Whenever I'm in a bad mood I need to talk to someone about how I feel. I'll usually say "I'm in a really bad mood and I don't know why." My dad and sister always think I'm in a bad mood because I have a serious face on but thats not always the case. When they accuse me of being mad or sad, I get angry. 

When I'm in a good mood and express it I can appear warm. I'm not sure if thats Fi or a well developed Fe. I feel like I go through the motions with it though... But yeah, if I zone out and start to think, everyone thinks I'm pissed.

Here's my INFP side:

When I see someone sad and can relate to them, I try to comfort and talk to them. It makes me feel good after, knowing I can help someone.

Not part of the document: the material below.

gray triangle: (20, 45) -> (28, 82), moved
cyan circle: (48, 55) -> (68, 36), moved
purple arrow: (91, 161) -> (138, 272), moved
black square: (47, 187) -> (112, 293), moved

One of my sisters is an INFJ and we have butt heads since we were young. Is that typical of INTPs or INFPs when interacting with INFJs? INFJs are the one type I have found myself having huge altercations with. I'm also slightly jealous of them too. They seem too perfect :frustrating:. I have one who is a friend whom I get along with very well though. It just gets to me when they try to "help you" in public. I find it unintentionally condescending and I always mistake it for that. I have a huge fear of being thought of as stupid.

Also, what do INTP faces look like compared to INFP faces?

This stuff is really fun to learn about


----------



## The Dude (May 20, 2010)

BirdJewelz said:


> Halp...
> 
> For the past few day I've been driving myself nuts trying to figure out if i'm an INFP or an INTP. It's honestly very difficult to tell if I am an Fi user or a Ti user throughout my research. I am a 22 year old female who is extremely curious, analytical, and artistic. I like birds, drawing and philosophy. Whenever something catches my interest, I have to know everything about it. Though I love to learn, I do have Discalculia and ADD. Social situations also give me anxiety since they never come naturally to me. However, If i'm around friends, I can talk freely about anything. Intelligent conversations are my favorite and small talk is extremely boring. I have been told that I am blunt, smart, gullible, quirky, quiet, cold, and polite. It's also very easy for me to pick stance on anything and I've found it difficult to hold an opinion on anything. I'm anything but emotionless though and can get depressed out of the blue.
> 
> So yeah... I have no idea what to think haha.


This doesn't tell me anything of value. 

Introverted Feeling (Fi) vs. Introverted Thinking (Ti)

https://www.reddit.com/r/mbti/comments/28b8s5/fi_vs_ti/


----------



## isamanthax (Mar 22, 2016)

This is a lot like me... I think when I feel and feel when I think. Well shit.


----------